Maybe when a certain amount of any given Aspect is harvested, it spawns a super mob of that type somewhere in the world–in the lane, or a protected jungle niche. Maybe that super mob has some specific advantage when you kill it. Maybe the super mob in the center creates defenders of every aspect in play when attacked–dangerous to fight, but also, a source of all resource types. Maybe the center-field super mob is its own independent Patron with its own personality, with quests that or something else to give you. Maybe the aspected mobs are only jungle mobs to start with, and you have to purchase getting Aspected lane mobs–it helps you push, but it also gives the enemy more access to your type. Maybe you can keep purchasing new lane mob types with all of the different aspected energies that you get from killing the enemy or grinding on your side, until you have all of them. Maybe you can upgrade them into super lane mobs when you have enough.
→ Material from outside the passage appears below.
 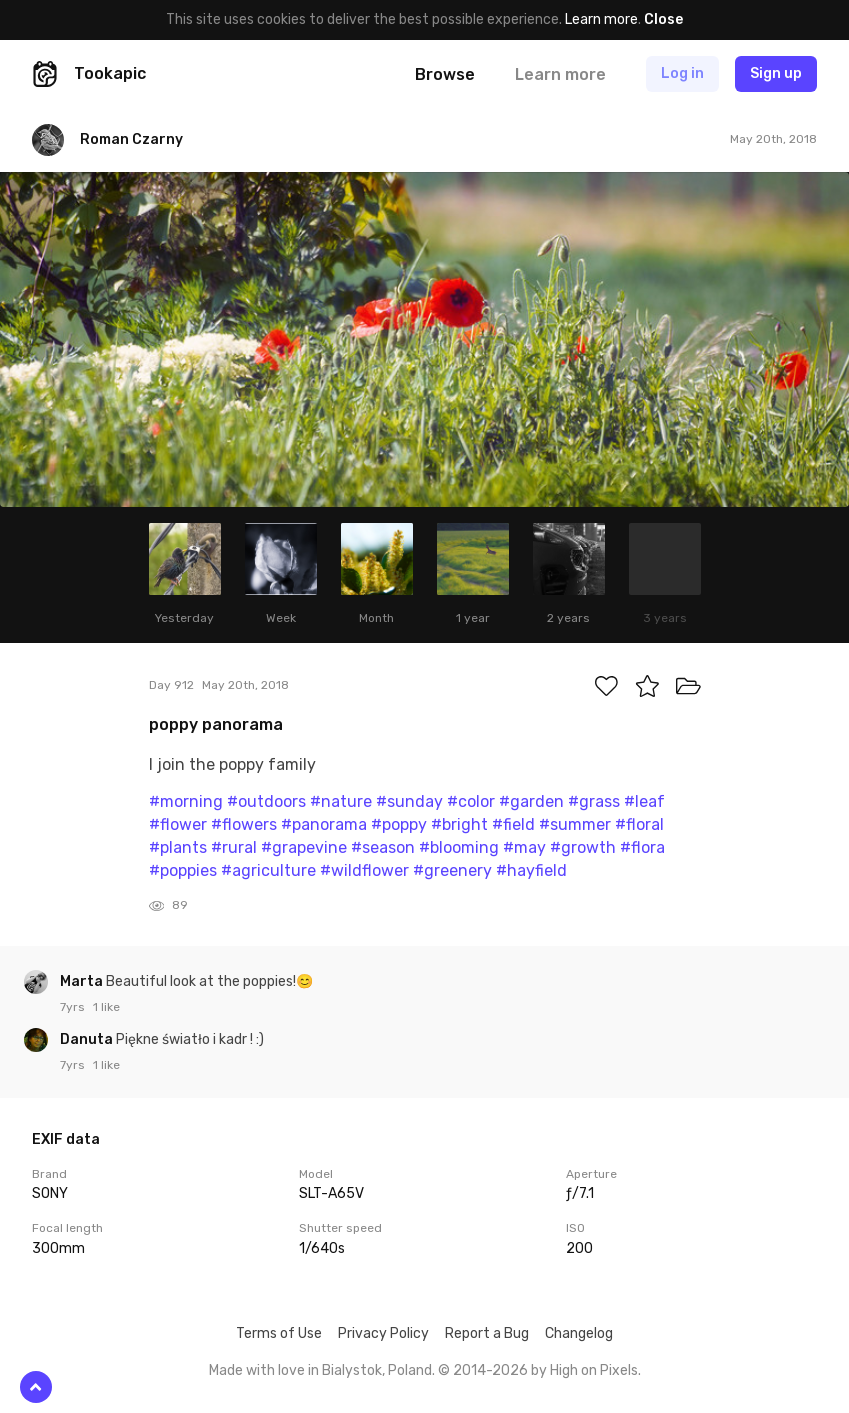 I want to click on #rural, so click(x=234, y=847).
There are so many things to play with–and so you understand why I talked about Deadlock as a “dead-end”. The way it’s designed right now… what does it inspire? What comes next? Sure you can always invent new characters, and sure you can design a new map if you want, but… what is there to be excited about? What is there to think about, especially for those of us less interested in spreadsheets full of damage numbers? What’s around the corner?
For now…
Maybe they have answers to some of these things already, and they’re just not ready to reveal it now. I’m just some guy, I don’t claim to know. And even if they took inspiration from my ideas, I’m sure it wouldn’t happen right away; it’d take work to change the game’s base code like that. But I’d like to see it. I’d like something more interesting than what we are shown today.
It can be done. But a lot of things can be done. I’m not sure I’d believe that they’re just sitting around saying “Man I wish someone would give us a workable foundation to turn this into something better.” I’m sure they have people with ideas.
I hope those ideas are good. I know it’s early yet but… right now, what they have just isn’t good enough.